Published date01 December 2017
Date01 December 2017

Corporate liability for an employee or officer's wrongdoing is not a controversial concept in Singapore. However, it has largely yet to find clear application to the realm of legal professional ethics and ethical breaches by lawyers. By and large, where there are ethical breaches, it is the individual lawyer who is disciplined, and not the firm in which he practices. This article seeks to introduce the Singapore reader to “law firm discipline”, the concept of disciplining law firms as entities to ensure compliance with legal ethics rules, and explores, by reference to the existing regime, the extent to which they have or have not, knowingly or unknowingly, been embraced and adopted in Singapore. In this regard, it is suggested that simple reforms to the existing regime can be adopted to create a coherent and functional application of law firm discipline in Singapore.

I. Introduction

1 The doctrine of respondeat superior or the notion of corporate liability for the wrongdoings of an entity's constituent members, officers and employees is not unfamiliar to Singapore lawyers as a modern legal concept. In the Singapore regulatory framework, some examples that spring to mind may include the following: the Securities Industry Council may sanction entities for breaches of the Singapore Code on Take-overs and Mergers;1 the Monetary Authority of Singapore may sanction banks and financial institutions for their officers' non-compliance with notices;2 and the Accountants Act allows for disciplinary proceedings to be brought against accounting firms.3 In contrast, the disciplining of legal service providers in Singapore continues largely to eschew the disciplining of entities – disciplinary proceedings under the Legal Profession Act traditionally applied and continues to apply only to individual practitioners.

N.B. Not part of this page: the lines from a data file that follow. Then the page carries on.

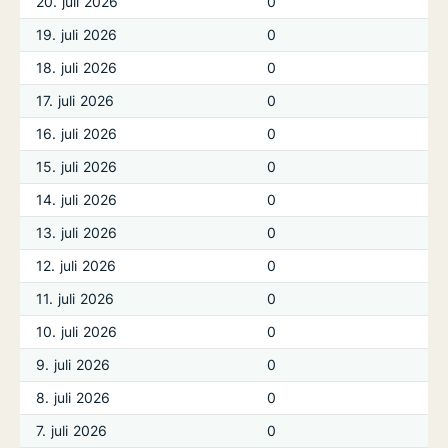
20. juli 2026
0
19. juli 2026
0
18. juli 2026
0
17. juli 2026
0
16. juli 2026
0
15. juli 2026
0
14. juli 2026
0
13. juli 2026
0
12. juli 2026
0
11. juli 2026
0
10. juli 2026
0
9. juli 2026
0
8. juli 2026
0
7. juli 2026
0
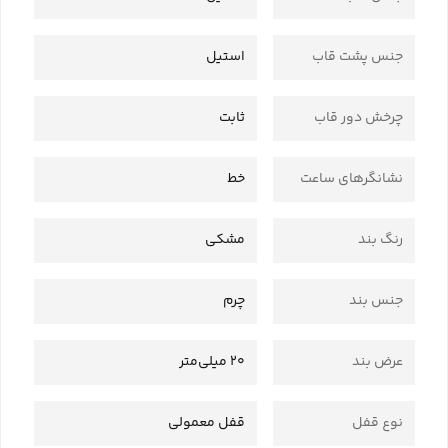
جنس پشت قاب
استیل
چرخش دور قاب
ثابت
نشانگرهای ساعت
خط
رنگ بند
مشکی
جنس بند
چرم
عرض بند
20 میلی‌متر
نوع قفل
قفل معمولی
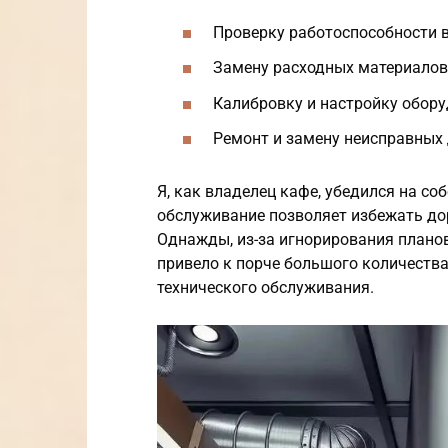
Проверку работоспособности в
Замену расходных материалов 
Калибровку и настройку обору
Ремонт и замену неисправных 
Я, как владелец кафе, убедился на со
обслуживание позволяет избежать дор
Однажды, из-за игнорирования планов
привело к порче большого количества 
технического обслуживания.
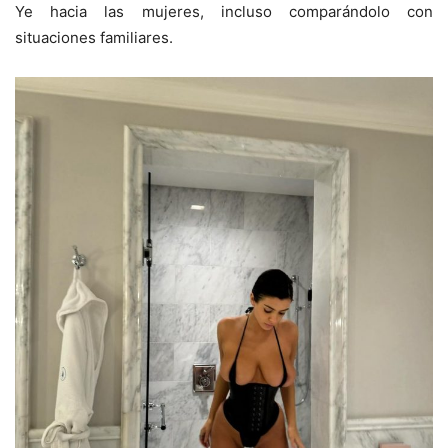
Ye hacia las mujeres, incluso comparándolo con
situaciones familiares.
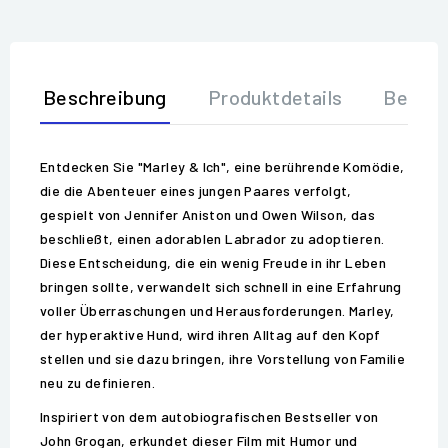
Beschreibung
Produktdetails
Bewer
Entdecken Sie "Marley & Ich", eine berührende Komödie,
die die Abenteuer eines jungen Paares verfolgt,
gespielt von Jennifer Aniston und Owen Wilson, das
beschließt, einen adorablen Labrador zu adoptieren.
Diese Entscheidung, die ein wenig Freude in ihr Leben
bringen sollte, verwandelt sich schnell in eine Erfahrung
voller Überraschungen und Herausforderungen. Marley,
der hyperaktive Hund, wird ihren Alltag auf den Kopf
stellen und sie dazu bringen, ihre Vorstellung von Familie
neu zu definieren.
Inspiriert von dem autobiografischen Bestseller von
John Grogan, erkundet dieser Film mit Humor und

2 On 13 January 2014, the Committee to Review the Regulatory Framework of the Singapore Legal Services Sector (“Committee”), comprising senior members of the Singapore Judiciary and leaders of several large law firms in Singapore, issued its final report on its recommendations on the reform of the regulatory framework of the legal services industry in Singapore.4 Later that year in November, many of the recommendations of the Committee were passed into law by Parliament by way of amendments to the Legal Profession Act.5 Broadly speaking, the amendments sought to reform the registration, licensing, regulation and disciplinary regimes for legal services providers in Singapore, creating a uniform framework for Singapore lawyers, foreign lawyers, Singapore law practices and foreign law practices, where they had hitherto been governed by a patchwork of different institutions and regulators.6 One issue raised by the Committee in the course of its January 2014 report which had not attracted any significant attention was a concept known as “entity regulation”.7 One might have thought that this presented the opportunity for careful consideration of what this entailed and whether and to what extent it ought to be adopted in the disciplinary landscape for legal services providers in Singapore. The Committee did not appear to do so. It concluded, in no more than two short paragraphs, that “entity regulation” ought not to extend to issues of “professional standards and ethics” but ought to be confined only to “compliance with business criteria”.8

3 “Entity regulation”, which is sometimes also known as “law firm regulation” or “law firm discipline” (this article will use the phrase “law firm discipline”), is in fact not a novel concept, albeit that it has not been thoroughly considered in the Singapore context (if at all). Indeed, there is a mature body of American literature on the subject spanning at least the past two decades. There is no doubt that, as will be shown, there are arguments both for and against law firm discipline. To this end, it is

ultimately a policy decision for the regulators of the Singapore legal industry whether and to what extent law firm discipline ought to be implemented. However, this article seeks, by articulating some of the arguments for law firm discipline, and by reviewing the existing ethical and disciplinary framework existing in Singapore in this light and from this perspective, to raise a more thorough and serious consideration as to whether, as a maturing if not mature industry and profession, law firm discipline is something that ought to be implemented in a wider and more principled basis in Singapore.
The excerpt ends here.